Around 7am the salbutamol wore off, the tightness resumed in my chest. I had to call an ambulance again, I felt embarrassed but, how, when you’re struggling to breath do you know your breathing is not going to just stop altogether? I didn’t have a pulse oximeter at that point (a device for measuring oxygen saturation in the blood) and I started having a flash back to a time when I had gone, as paramedic student, to a women having an asthma attack; she was blue, her eyes bulged out of her head with panic, she was about to die, and we had just arrived on time to give her life saving treatment. I prayed I would not get that bad. The paramedics arrived; I knew them, they were nice people. My vitals where assessed and they were all normal. My temp was slightly raised, the only indication that I was sick was my spirometer (measuring how much can be expelled from air) reading half its usual strength.

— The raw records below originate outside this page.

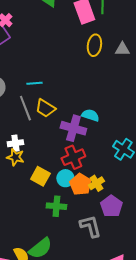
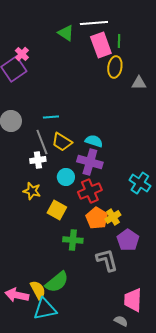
yellow ellipse: (94, 45) -> (115, 67), moved
cyan semicircle: (90, 115) -> (94, 141), moved
white cross: (15, 143) -> (38, 160), moved
cyan circle: (65, 178) -> (66, 177), moved

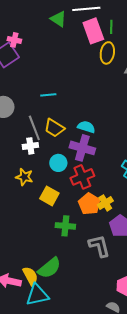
pink cross: (22, 54) -> (14, 40), turned -32
cyan line: (51, 117) -> (48, 95), moved

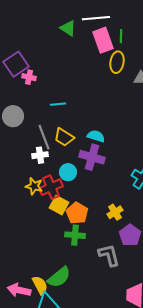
pink cross: (14, 40) -> (29, 77), moved
red cross: (82, 177) -> (51, 187), moved
orange pentagon: (89, 204) -> (77, 213), moved

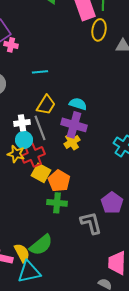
gray line: (44, 137) -> (40, 128), moved
yellow trapezoid: (64, 137) -> (46, 105), turned -90
cyan circle: (68, 172) -> (24, 140), moved
yellow cross: (115, 212) -> (72, 142), moved

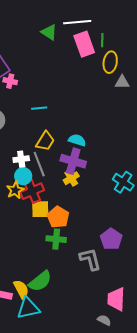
yellow ellipse: (99, 30) -> (110, 62), moved
yellow star: (16, 154) -> (15, 190), turned 30
yellow square: (41, 173) -> (40, 209), turned -30

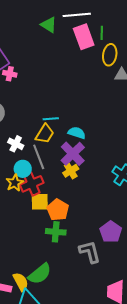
cyan line: (39, 108) -> (51, 119), moved
white cross: (21, 159) -> (16, 144), moved, turned 35
purple cross: (73, 161) -> (73, 154), turned 30

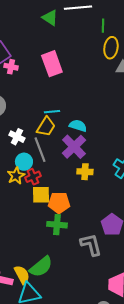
pink rectangle: (84, 37) -> (52, 64), moved
yellow cross: (71, 171) -> (85, 172), moved, turned 35
red cross: (32, 184) -> (33, 177), size x0.7
orange pentagon: (58, 210) -> (59, 203), turned -30

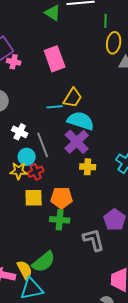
cyan semicircle: (78, 126) -> (81, 121), size x1.5
yellow trapezoid: (46, 127) -> (73, 98), moved
yellow star: (16, 176) -> (19, 171), turned 30
yellow square: (41, 195) -> (34, 198), moved

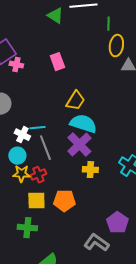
pink rectangle: (55, 59) -> (57, 62), size x0.7
cyan line: (55, 107) -> (37, 128), moved
cyan circle: (27, 157) -> (17, 156), moved
green cross: (60, 220) -> (27, 228), moved
gray L-shape: (94, 240) -> (96, 243), turned -40

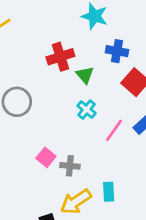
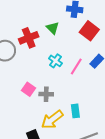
red cross: (60, 57) -> (29, 38), moved
cyan cross: (87, 110) -> (55, 61), moved

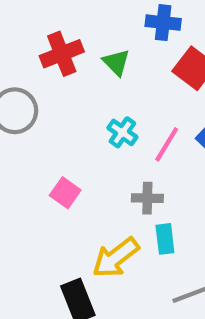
red cross: (29, 38) -> (62, 54), moved
gray cross: (46, 94) -> (147, 198), moved

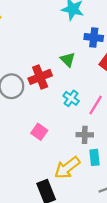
red cross: (62, 54) -> (40, 77), moved

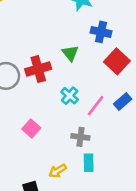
yellow arrow: (67, 168) -> (58, 171), size x0.6

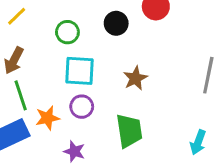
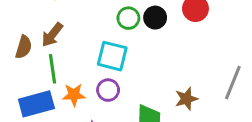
green circle: (67, 32) -> (128, 18), moved
brown star: (135, 78) -> (186, 99), moved

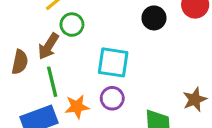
green circle: (128, 18) -> (72, 25), moved

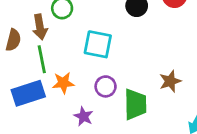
brown arrow: (48, 46) -> (40, 27), turned -45
purple circle: (112, 98) -> (106, 86), moved

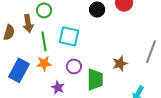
green line: (42, 59) -> (44, 41), moved
blue rectangle: (28, 93) -> (19, 70), turned -45

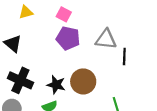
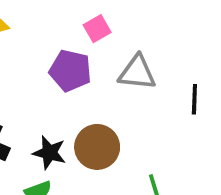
pink square: (64, 14) -> (97, 29), moved, turned 32
black line: (124, 57) -> (194, 99), moved

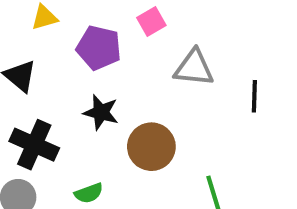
purple pentagon: (70, 71) -> (99, 48), moved
black star: (49, 153) -> (101, 112), moved

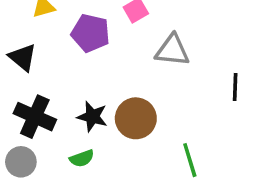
black line: (254, 96) -> (235, 87), moved
black star: (101, 112) -> (92, 117), moved

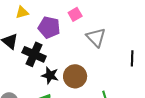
gray triangle: (172, 50) -> (96, 37), turned 40
black cross: (35, 117) -> (34, 54), moved

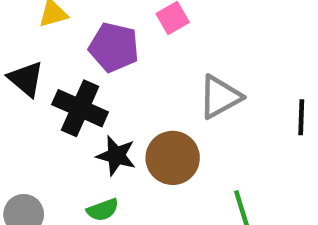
gray triangle: (96, 37) -> (220, 97), moved, turned 45

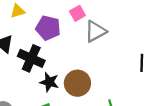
gray triangle: (220, 97) -> (96, 31), moved

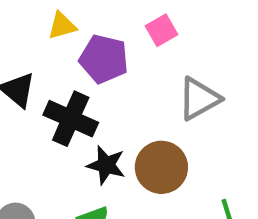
yellow triangle: (18, 11) -> (62, 26), moved
gray triangle: (96, 31) -> (199, 99), moved

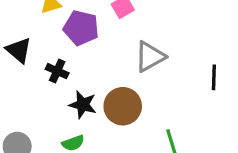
black cross: (71, 119) -> (57, 71), size x0.6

They took me into hospital, I got my blood taken, chest X-rayed, but no Covid test. I wasn’t sick enough to stay in hospital, the x-ray was clear so I got sent home.

The next two weeks were full of nightmares, panic attacks, very little sleep and days on end feeling like I couldn’t breathe, in isolation, in my room with nothing but a phone screen for company. The TV on and laughter next door. Time passed and every neighbour was at home listening to music, sawing, grinding metal, drilling and talking in excited tones. The clocks changed; the evening light caught the budding branches of the treetops that lined the road opposite, spring was passing me by as I lay feeling hopeless.

I went back to the hospital after two weeks and got tested, it came back negative. I was still ill but the doctors put it down to lingering symptoms.

I moved back to live with my mum and sister, just took a small bag of clothes, thinking I’d be better in a week or two.  It felt good to be out of isolation, and get looked after by family, but the symptoms continued.

I’ve been here with my family for over a month now. I feel like my breathing is getting better slowly but I can’t do much, I have no energy, it’s strange to have no energy. I’m 33 years old and friends have said I was the fittest person they knew. Now I just play my guitar, draw, learn French and maybe go for a 5-minute walk on a good day.  I’ve been suffering with this for 8 weeks (at the time of writing) and improvement is slow.  I have to keep reminding myself, ‘I will get better, I will get better, I will get better, I will get better…I will get better.’